One week after president-elect Donald Trump criticized the high cost of the F-35 Joint Strike Fighter — the Pentagon’s most expensive weapons program — the general in charge of the project warned it might need more money and time to complete flight testing.
Lt. Gen. Chris Bogdan defended the U.S. military’s need for the stealthy jet and touted his track record in helping right a struggling project.
Just one week ago, Trump tweeted: “The F-35 program and cost is out of control.”
“This program is not out of control,” the blunt-talking Bogdan said Monday when asked what misconception about the F-35 program he would like to leave behind entering 2017.

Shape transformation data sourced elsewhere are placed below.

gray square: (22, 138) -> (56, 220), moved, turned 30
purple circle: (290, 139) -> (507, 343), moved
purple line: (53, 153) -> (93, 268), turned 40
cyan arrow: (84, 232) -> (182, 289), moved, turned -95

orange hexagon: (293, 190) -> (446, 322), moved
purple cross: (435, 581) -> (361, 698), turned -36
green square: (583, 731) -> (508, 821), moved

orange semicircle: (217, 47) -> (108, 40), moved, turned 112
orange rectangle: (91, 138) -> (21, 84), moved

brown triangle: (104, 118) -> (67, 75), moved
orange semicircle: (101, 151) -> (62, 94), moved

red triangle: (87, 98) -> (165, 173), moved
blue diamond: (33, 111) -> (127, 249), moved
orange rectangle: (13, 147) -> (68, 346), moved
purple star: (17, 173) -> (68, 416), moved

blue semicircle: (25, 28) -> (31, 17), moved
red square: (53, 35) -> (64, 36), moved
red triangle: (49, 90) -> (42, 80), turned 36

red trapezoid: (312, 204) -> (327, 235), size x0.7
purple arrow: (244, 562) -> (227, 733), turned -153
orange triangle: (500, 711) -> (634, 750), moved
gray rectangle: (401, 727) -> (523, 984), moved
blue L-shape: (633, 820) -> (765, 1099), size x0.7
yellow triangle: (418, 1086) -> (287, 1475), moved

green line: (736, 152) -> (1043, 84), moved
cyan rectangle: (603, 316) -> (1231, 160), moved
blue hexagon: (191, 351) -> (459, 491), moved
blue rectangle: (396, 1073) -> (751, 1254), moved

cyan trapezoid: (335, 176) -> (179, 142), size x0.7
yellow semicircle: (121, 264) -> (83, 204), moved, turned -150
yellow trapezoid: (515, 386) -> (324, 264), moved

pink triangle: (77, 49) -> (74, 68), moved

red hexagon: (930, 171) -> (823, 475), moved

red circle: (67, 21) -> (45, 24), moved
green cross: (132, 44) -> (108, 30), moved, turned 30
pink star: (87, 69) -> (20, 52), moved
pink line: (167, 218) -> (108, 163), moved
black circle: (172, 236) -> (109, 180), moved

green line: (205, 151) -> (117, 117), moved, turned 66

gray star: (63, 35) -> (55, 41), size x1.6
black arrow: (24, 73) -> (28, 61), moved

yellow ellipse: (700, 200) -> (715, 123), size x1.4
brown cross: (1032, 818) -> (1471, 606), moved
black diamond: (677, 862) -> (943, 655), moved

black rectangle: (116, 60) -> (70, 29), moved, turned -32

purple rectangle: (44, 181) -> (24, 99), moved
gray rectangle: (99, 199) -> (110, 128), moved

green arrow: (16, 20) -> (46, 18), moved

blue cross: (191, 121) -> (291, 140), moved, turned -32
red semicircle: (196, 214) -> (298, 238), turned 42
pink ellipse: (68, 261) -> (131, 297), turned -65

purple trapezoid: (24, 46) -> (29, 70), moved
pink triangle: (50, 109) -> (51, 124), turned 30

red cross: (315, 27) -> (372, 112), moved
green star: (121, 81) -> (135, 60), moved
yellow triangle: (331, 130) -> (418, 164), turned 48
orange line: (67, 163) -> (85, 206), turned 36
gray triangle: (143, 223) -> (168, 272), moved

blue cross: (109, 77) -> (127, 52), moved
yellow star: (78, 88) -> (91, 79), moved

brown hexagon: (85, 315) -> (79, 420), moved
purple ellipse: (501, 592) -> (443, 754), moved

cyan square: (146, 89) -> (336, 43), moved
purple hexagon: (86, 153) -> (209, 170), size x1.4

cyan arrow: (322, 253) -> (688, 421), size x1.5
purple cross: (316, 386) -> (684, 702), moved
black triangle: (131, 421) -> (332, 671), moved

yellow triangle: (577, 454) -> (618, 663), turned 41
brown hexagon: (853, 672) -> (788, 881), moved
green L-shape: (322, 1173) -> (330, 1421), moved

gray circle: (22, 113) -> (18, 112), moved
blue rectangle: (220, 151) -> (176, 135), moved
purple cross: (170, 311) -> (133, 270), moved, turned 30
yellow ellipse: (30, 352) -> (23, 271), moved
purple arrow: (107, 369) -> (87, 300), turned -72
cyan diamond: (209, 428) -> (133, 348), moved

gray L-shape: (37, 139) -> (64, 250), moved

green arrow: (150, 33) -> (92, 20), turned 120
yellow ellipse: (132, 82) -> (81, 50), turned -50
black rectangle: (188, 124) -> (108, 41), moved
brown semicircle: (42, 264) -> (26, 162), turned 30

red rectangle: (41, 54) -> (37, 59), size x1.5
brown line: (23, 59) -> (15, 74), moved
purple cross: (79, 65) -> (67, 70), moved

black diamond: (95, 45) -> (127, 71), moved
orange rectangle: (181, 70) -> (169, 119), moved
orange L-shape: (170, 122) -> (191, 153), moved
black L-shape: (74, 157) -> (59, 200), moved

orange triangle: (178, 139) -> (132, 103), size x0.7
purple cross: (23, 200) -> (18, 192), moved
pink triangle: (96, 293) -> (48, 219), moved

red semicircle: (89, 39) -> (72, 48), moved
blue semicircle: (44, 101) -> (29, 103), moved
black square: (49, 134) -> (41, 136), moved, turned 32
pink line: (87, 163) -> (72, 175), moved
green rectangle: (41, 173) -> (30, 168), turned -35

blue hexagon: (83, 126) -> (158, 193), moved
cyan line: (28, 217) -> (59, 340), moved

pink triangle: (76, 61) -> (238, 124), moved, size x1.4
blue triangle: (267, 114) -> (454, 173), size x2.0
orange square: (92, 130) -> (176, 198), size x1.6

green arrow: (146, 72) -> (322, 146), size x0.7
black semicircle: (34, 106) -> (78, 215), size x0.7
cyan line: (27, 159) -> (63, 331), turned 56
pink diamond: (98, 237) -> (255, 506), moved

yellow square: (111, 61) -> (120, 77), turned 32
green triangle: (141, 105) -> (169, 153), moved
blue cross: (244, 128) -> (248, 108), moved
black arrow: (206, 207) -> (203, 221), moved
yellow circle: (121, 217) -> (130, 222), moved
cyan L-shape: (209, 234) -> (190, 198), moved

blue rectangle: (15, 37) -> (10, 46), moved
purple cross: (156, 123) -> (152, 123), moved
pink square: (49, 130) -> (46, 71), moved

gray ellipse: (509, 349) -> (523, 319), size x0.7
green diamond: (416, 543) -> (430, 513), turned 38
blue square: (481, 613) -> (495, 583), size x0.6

Bogdan, who took charge of the F-35 program four years ago, has been known for his tough talk on Lockheed Martin, which builds the plane, and Pratt & Whitney, which makes its engine. The general routinely points out, as he did again on Monday, the project has been in much better shape since 2011, when Pentagon leaders put a plan in place to fix a decade of mismanagement, underperformance, delays, and cost overruns.
But Bogdan did something on Monday he hasn’t had to do since taking the F-35’s reins: declare that he will need more money to finish flight testing. In 2011, when the Pentagon “reset” the project, officials predicted flight testing would conclude by Oct. 31, 2017. Bogdan has previously said that date could slip several months. He now predicts flight testing will now finish by Feb. 28, 2018, and Pentagon officials say it could wrap as late as May 2018.
Up to $532 million will be needed, Bogdan said. That will cover $100 million removed from the F-35 accounts by Pentagon leaders in 2014 for other, unrelated projects. Another $165 million was used to meet new requirements for the aircraft that have been added since 2011. The remaining $267 million, he said, is due to problems that have arisen over the past five years.